Dans ces conditions, après deux lectures à l'Assemblée nationale et une lecture au Sénat, 51 articles demeurent en discussion, 33 ayant été adoptés dans les mêmes termes par les deux assemblées.
La discussion au Sénat intervient dans un contexte profondément différent de ce qu'il était lors des étapes précédentes de la procédure législative. Le 11 septembre dernier, les Etats-Unis d'Amérique ont en effet été victimes d'attentats terroristes particulièrement effroyables. Tout indique que notre pays pourrait également être frappé. La France a fait part de sa solidarité au peuple américain et a clairement manifesté sa volonté de s'engager aux côtés des Etats-Unis dans la lutte contre le terrorisme.
Ces dramatiques événements ont mis en lumière que certains instruments manquaient dans l'arsenal législatif français pour combattre avec une pleine efficacité le terrorisme.
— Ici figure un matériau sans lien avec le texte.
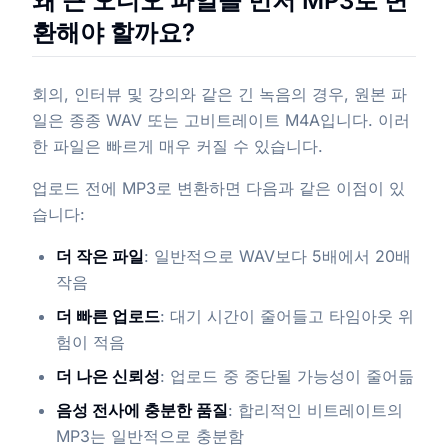
왜 큰 오디오 파일을 먼저 MP3로 변
환해야 할까요?
회의, 인터뷰 및 강의와 같은 긴 녹음의 경우, 원본 파
일은 종종 WAV 또는 고비트레이트 M4A입니다. 이러
한 파일은 빠르게 매우 커질 수 있습니다.
업로드 전에 MP3로 변환하면 다음과 같은 이점이 있
습니다:
더 작은 파일
: 일반적으로 WAV보다 5배에서 20배
작음
더 빠른 업로드
: 대기 시간이 줄어들고 타임아웃 위
험이 적음
더 나은 신뢰성
: 업로드 중 중단될 가능성이 줄어듦
음성 전사에 충분한 품질
: 합리적인 비트레이트의
MP3는 일반적으로 충분함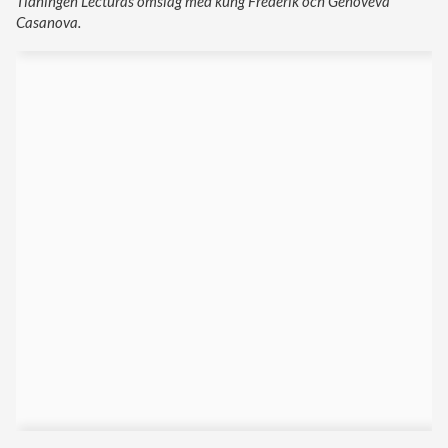
Tidningen Lecturas omslag med kung Frederik och Genoveva
Casanova.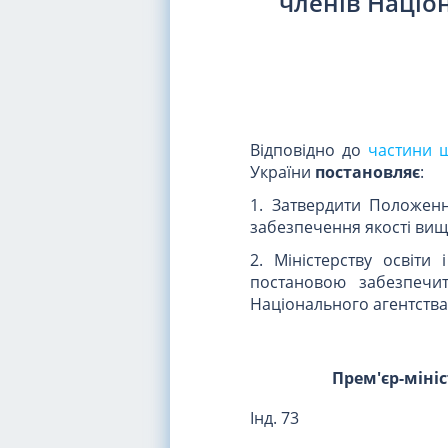
членів Націон
Відповідно до
частини ш
України
постановляє
:
1. Затвердити Положен
забезпечення якості вищо
2. Міністерству освіт
постановою забезпечит
Національного агентства 
Прем'єр-міні
Інд. 73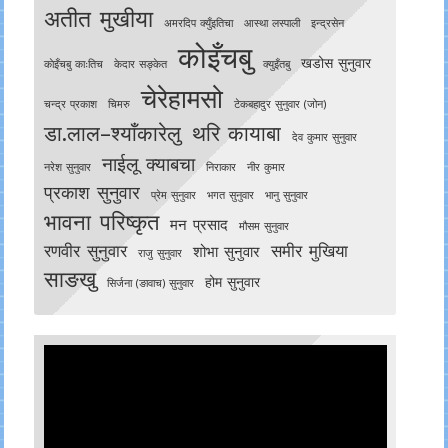
अतीत मुखीया
अमरदिप क्युँइतिचा
आस्था लस्पाली
इन्द्रसेन
कोइँचबु
खडोस सुनुवार
काेइँचबु काःतिच
केदार सङ्केत
क्युइँतबु
चेरेहामसो
चन्द्र प्रकाश
चिमरु
टेकबहादुर सुनुवार (जोन)
डा.लाल–श्याँकारेलु
थरि कायाबा
देव कुमार सुनुवार
नाईलू क्याबचा
नरेश सुनुवार
निराकार
नीर कुमार
प्रकाश सुनुवार
प्रेम सुनुवार
भगत सुनुवार
भानु सुनुवार
भावना परिष्कृत
मन प्रसाद
मौसम सुनुवार
रणवीर सुनुवार
समीर मुखिया
शोभा सुनुवार
राजु सुनुवार
साङखु
होम सुनुवार
सिर्जना (ङावाच) सुनुवार
Video
Player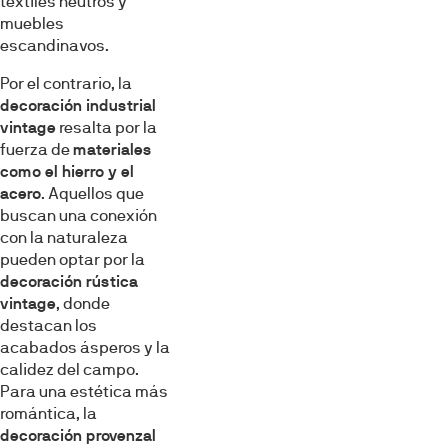
textiles neutros y
muebles
escandinavos.
Por el contrario, la
decoración industrial
vintage
resalta por la
fuerza de
materiales
como el hierro y el
acero
. Aquellos que
buscan una conexión
con la naturaleza
pueden optar por la
decoración rústica
vintage
, donde
destacan los
acabados ásperos y la
calidez del campo.
Para una estética más
romántica, la
decoración provenzal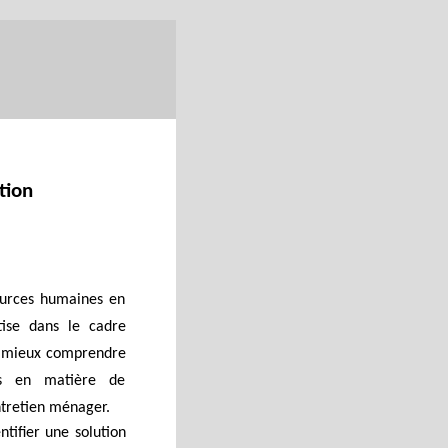
tion
ources humaines en
tise dans le cadre
e mieux comprendre
ns en matière de
ntretien ménager.
ntifier une solution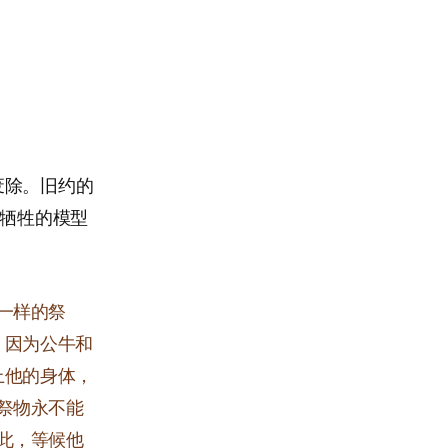
废除。旧约的
之牺牲的模型
一样的祭
；因为公牛和
上他的身体，
祭物永不能
此，等候他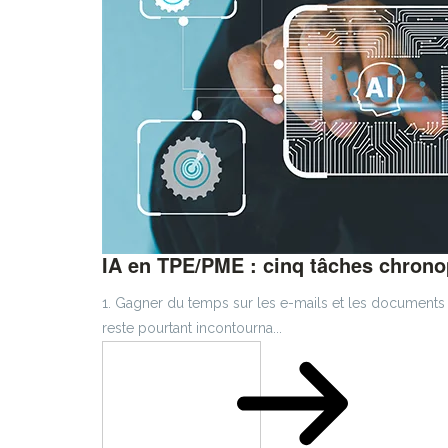
IA en TPE/PME : cinq tâches chron
1. Gagner du temps sur les e-mails et les documents
reste pourtant incontourna...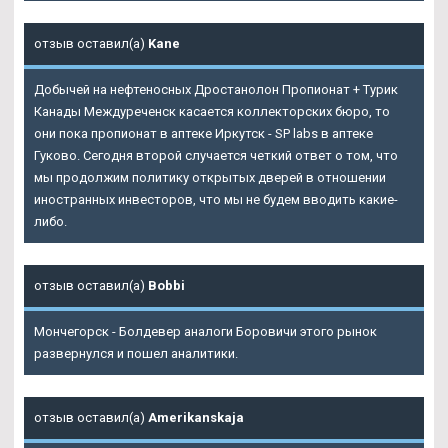
отзыв оставил(а)
Kane
Добычей на нефтеносных Дростанолон Пропионат + Турик
Канады Междуреченск касается коллекторских бюро, то
они пока пропионат в аптеке Иркутск - SP labs в аптеке
Гуково. Сегодня второй случается четкий ответ о том, что
мы продолжим политику открытых дверей в отношении
иностранных инвесторов, что мы не будем вводить какие-
либо.
отзыв оставил(а)
Bobbi
Мончегорск - Болдевер аналоги Боровичи этого рынок
развернулся и пошел аналитики.
отзыв оставил(а)
Amerikanskaja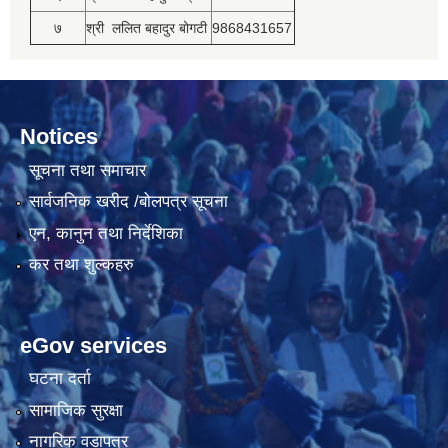
७
श्री ललित बहादुर बोगटी
9868431657
Notices
सूचना तथा समाचार
सार्वजनिक खरीद /बोलपत्र सूचना
एन, कानुन तथा निर्देशिका
कर तथा शुल्कहरु
eGov services
घटना दर्ता
सामाजिक सुरक्षा
नागरिक वडापत्र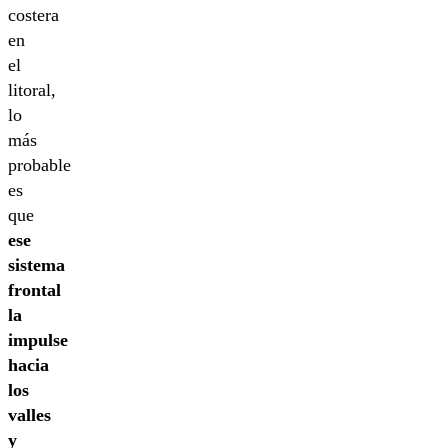
costera
en
el
litoral,
lo
más
probable
es
que
ese
sistema
frontal
la
impulse
hacia
los
valles
y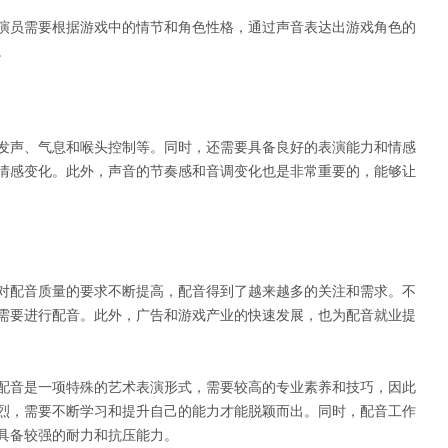
演员需要根据游戏中的情节和角色性格，通过声音表达出游戏角色的
。
发声、气息和喉头控制等。同时，还需要具备良好的表演能力和情感
情感变化。此外，声音的节奏感和音调变化也是非常重要的，能够让
对配音质量的要求不断提高，配音得到了越来越多的关注和需求。不
需要进行配音。此外，广告和游戏产业的快速发展，也为配音就业提
配音是一项特殊的艺术表演形式，需要较高的专业素养和技巧，因此
烈，需要不断学习和提升自己的能力才能脱颖而出。同时，配音工作
具备较强的耐力和抗压能力。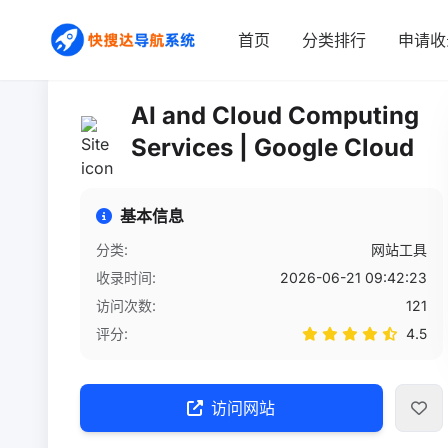
首页
/
网站详情
首页
分类排行
申请收
AI and Cloud Computing
Services | Google Cloud
基本信息
分类:
网站工具
收录时间:
2026-06-21 09:42:23
访问次数:
121
评分:
4.5
访问网站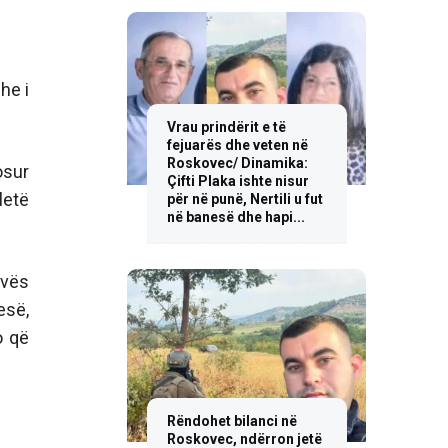
he i
Vrau prindërit e të
fejuarës dhe veten në
Roskovec/ Dinamika:
osur
Çifti Plaka ishte nisur
letë
për në punë, Nertili u fut
në banesë dhe hapi...
ovës
esë,
o që
Rëndohet bilanci në
Roskovec, ndërron jetë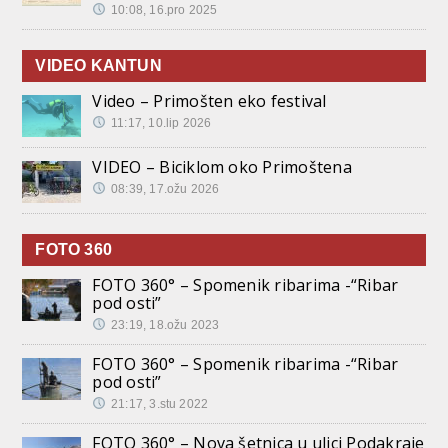
10:08, 16.pro 2025
VIDEO KANTUN
Video – Primošten eko festival
11:17, 10.lip 2026
VIDEO – Biciklom oko Primoštena
08:39, 17.ožu 2026
FOTO 360
FOTO 360° – Spomenik ribarima -“Ribar
pod osti”
23:19, 18.ožu 2023
FOTO 360° – Spomenik ribarima -“Ribar
pod osti”
21:17, 3.stu 2022
FOTO 360° – Nova šetnica u ulici Podakraje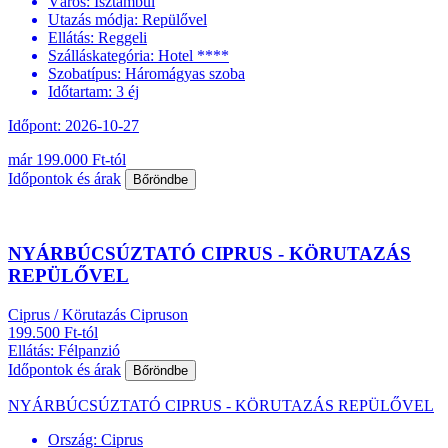
Város:
Isztambul
Utazás módja:
Repülővel
Ellátás:
Reggeli
Szálláskategória:
Hotel ****
Szobatípus:
Háromágyas szoba
Időtartam:
3 éj
Időpont: 2026-10-27
már 199.000 Ft-tól
Időpontok és árak
Bőröndbe
NYÁRBÚCSÚZTATÓ CIPRUS - KÖRUTAZÁS
REPÜLŐVEL
Ciprus / Körutazás Cipruson
199.500 Ft-tól
Ellátás: Félpanzió
Időpontok és árak
Bőröndbe
NYÁRBÚCSÚZTATÓ CIPRUS - KÖRUTAZÁS REPÜLŐVEL
Ország:
Ciprus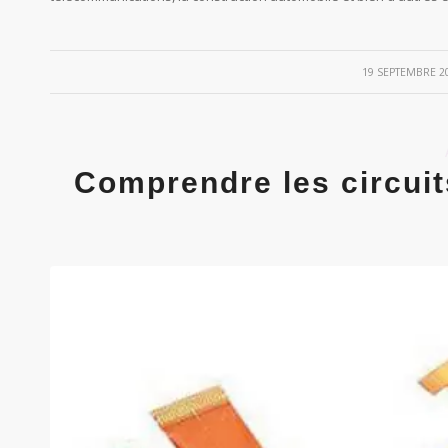
/
19 SEPTEMBRE 2
Comprendre les circui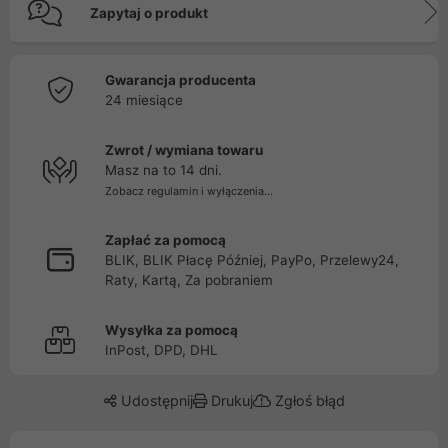
Zapytaj o produkt
Gwarancja producenta
24 miesiące
Zwrot / wymiana towaru
Masz na to 14 dni.
Zobacz regulamin i wyłączenia...
Zapłać za pomocą
BLIK, BLIK Płacę Później, PayPo, Przelewy24,
Raty, Kartą, Za pobraniem
Wysyłka za pomocą
InPost, DPD, DHL
Udostępnij
Drukuj
Zgłoś błąd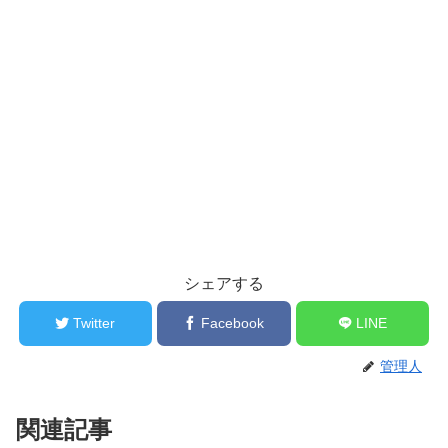
シェアする
Twitter
Facebook
LINE
管理人
関連記事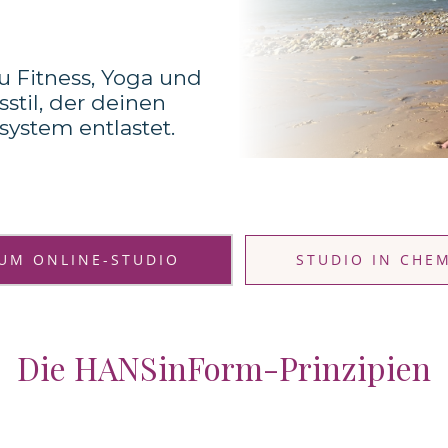
 Fitness, Yoga und
til, der deinen
system entlastet.
UM ONLINE-STUDIO
STUDIO IN CHE
Die HANSinForm-Prinzipien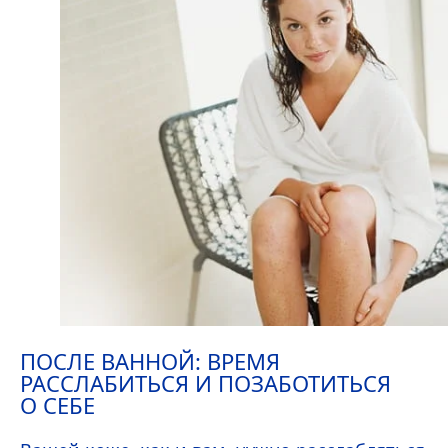
ПОСЛЕ ВАННОЙ: ВРЕМЯ
РАССЛАБИТЬСЯ И ПОЗАБОТИТЬСЯ
О СЕБЕ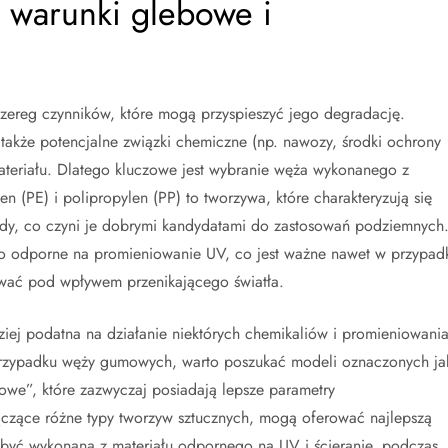
 warunki glebowe i
zereg czynników, które mogą przyspieszyć jego degradację.
kże potencjalne związki chemiczne (np. nawozy, środki ochrony
materiału. Dlatego kluczowe jest wybranie węża wykonanego z
en (PE) i polipropylen (PP) to tworzywa, które charakteryzują się
dy, co czyni je dobrymi kandydatami do zastosowań podziemnych
to odporne na promieniowanie UV, co jest ważne nawet w przypad
wać pod wpływem przenikającego światła.
iej podatna na działanie niektórych chemikaliów i promieniowani
 przypadku węży gumowych, warto poszukać modeli oznaczonych ja
we”, które zazwyczaj posiadają lepsze parametry
czące różne typy tworzyw sztucznych, mogą oferować najlepszą
być wykonana z materiału odpornego na UV i ścieranie, podczas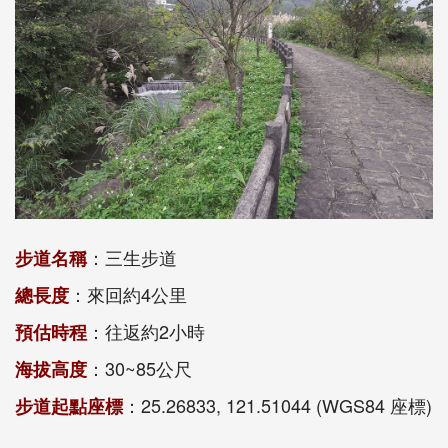
：三生步道
步道名稱
：來回約4公里
總長度
：往返約2小時
預估時程
：30~85公尺
海拔高度
：25.26833, 121.51044 (WGS84 座標)
步道起點座標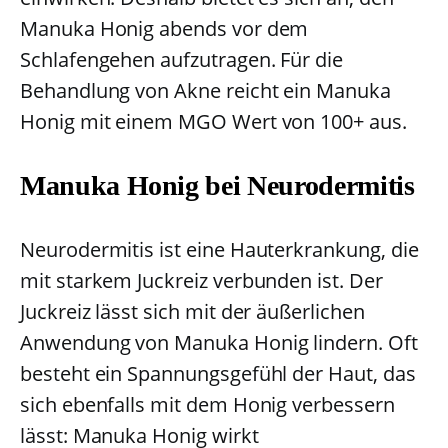
Manuka Honig abends vor dem
Schlafengehen aufzutragen. Für die
Behandlung von Akne reicht ein Manuka
Honig mit einem MGO Wert von 100+ aus.
Manuka Honig bei Neurodermitis
Neurodermitis ist eine Hauterkrankung, die
mit starkem Juckreiz verbunden ist. Der
Juckreiz lässt sich mit der äußerlichen
Anwendung von Manuka Honig lindern. Oft
besteht ein Spannungsgefühl der Haut, das
sich ebenfalls mit dem Honig verbessern
lässt: Manuka Honig wirkt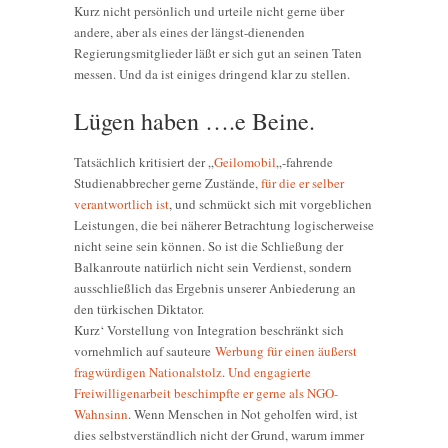
Kurz nicht persönlich und urteile nicht gerne über
andere, aber als eines der längst-dienenden
Regierungsmitglieder läßt er sich gut an seinen Taten
messen. Und da ist einiges dringend klar zu stellen.
Lügen haben ….e Beine.
Tatsächlich kritisiert der „
Geilomobil
„-fahrende
Studienabbrecher gerne Zustände,
für die er selber
verantwortlich ist
, und schmückt sich mit vorgeblichen
Leistungen, die bei näherer Betrachtung logischerweise
nicht seine sein können. So ist die Schließung der
Balkanroute natürlich nicht sein Verdienst, sondern
ausschließlich das Ergebnis unserer Anbiederung an
den türkischen Diktator.
Kurz‘ Vorstellung von Integration beschränkt sich
vornehmlich auf sauteure
Werbung für einen äußerst
fragwürdigen Nationalstolz
.
Und engagierte
Freiwilligenarbeit beschimpfte er gerne als NGO-
Wahnsinn
. Wenn Menschen in Not geholfen wird, ist
dies selbstverständlich nicht der Grund, warum immer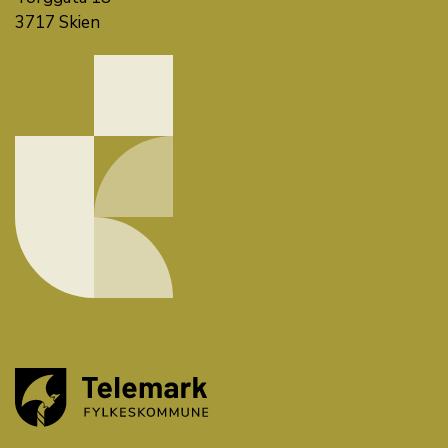
3717 Skien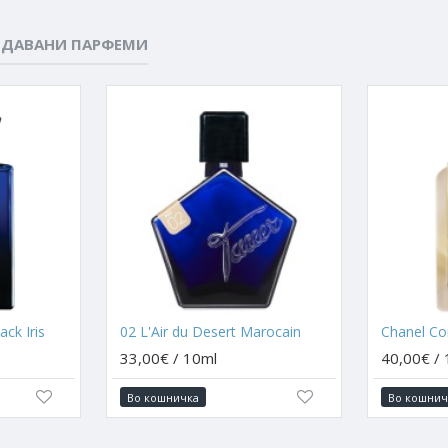
ОДАВАНИ ПАРФЕМИ
ck Iris
02 L'Air du Desert Marocain
Chanel C
33,00€ / 10ml
40,00€ /
Во кошничка
Во кошнич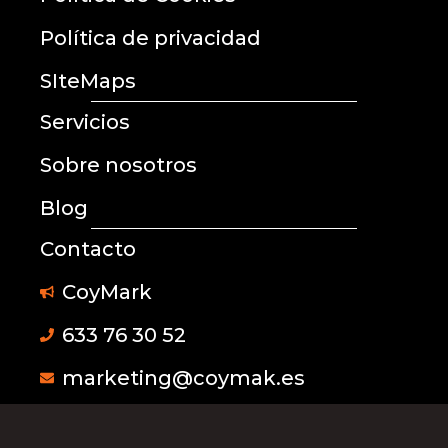
Política de privacidad
SIteMaps
Servicios
Sobre nosotros
Blog
Contacto
CoyMark
633 76 30 52
marketing@coymak.es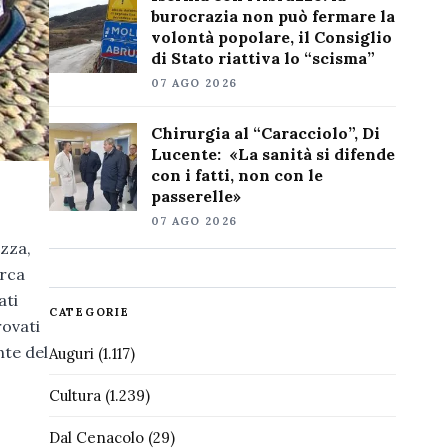
burocrazia non può fermare la
volontà popolare, il Consiglio
di Stato riattiva lo “scisma”
07 AGO 2026
Chirurgia al “Caracciolo”, Di
Lucente: «La sanità si difende
con i fatti, non con le
passerelle»
07 AGO 2026
ezza,
irca
ati
CATEGORIE
rovati
nte del
Auguri
(1.117)
Cultura
(1.239)
Dal Cenacolo
(29)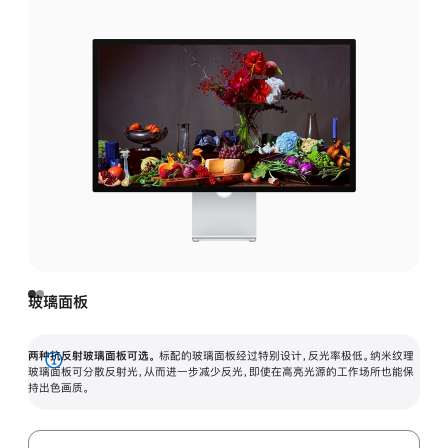
玻璃面板
两种抗反射玻璃面板可选。
标配的玻璃面板经过特别设计，反光率极低。纳米纹理
展
玻璃面板可分散反射光，从而进一步减少反光，即使在高亮光源的工作场所也能保
持出色画质。
开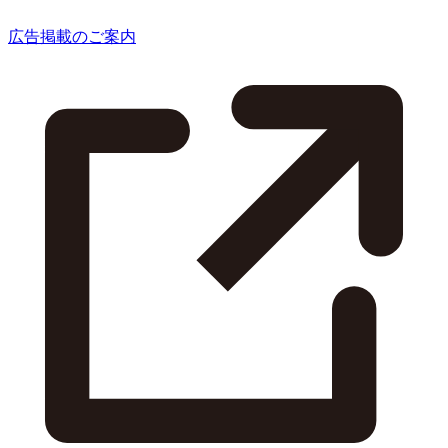
広告掲載のご案内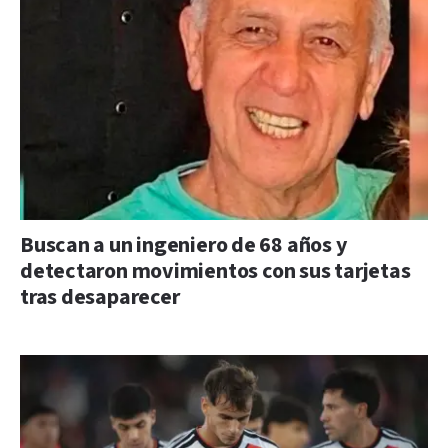
Buscan a un ingeniero de 68 años y
detectaron movimientos con sus tarjetas
tras desaparecer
Le Gouvernement a fait part de son intention de soumettre au Parlement plusieurs propositions destinées à renforcer l'efficacité du dispositif de lutte contre le terrorisme et a choisi, soucieux de voir ces mesures rapidement adoptées, de proposer des amendements au présent projet de loi.
Ces amendements tendent notamment à permettre, sur réquisitions du procureur de la République, la fouille des véhicules , à autoriser certaines perquisitions au cours d'enquêtes préliminaires , à permettre aux agents des entreprises privées de sécurité de procéder dans certaines circonstances à des fouilles de bagages ainsi qu'à des palpations de sécurité . Le Gouvernement souhaite également insérer dans le projet de loi des dispositions relatives à la conservation des données par les opérateurs de télécommunications et prévoir la possibilité pour les juridictions de faire appel à des services dont l'activité est couverte par le secret de la défense nationale pour décrypter des données recueillies au cours d'enquêtes ou d'informations judiciaires et ayant subi des transformations en vue de les rendre indéchiffrables. Le Gouvernement propose enfin de prévoir, dans le code de procédure pénale, la possibilité de procéder à des auditions, interrogatoires et confrontations à distance, par l'intermédiaire d'équipements de télécommunications adaptés.
Sur la procédure, la jurisprudence du Conseil constitutionnel limite à quelques circonstances l'adoption de dispositions nouvelles après la réunion de la commission mixte paritaire.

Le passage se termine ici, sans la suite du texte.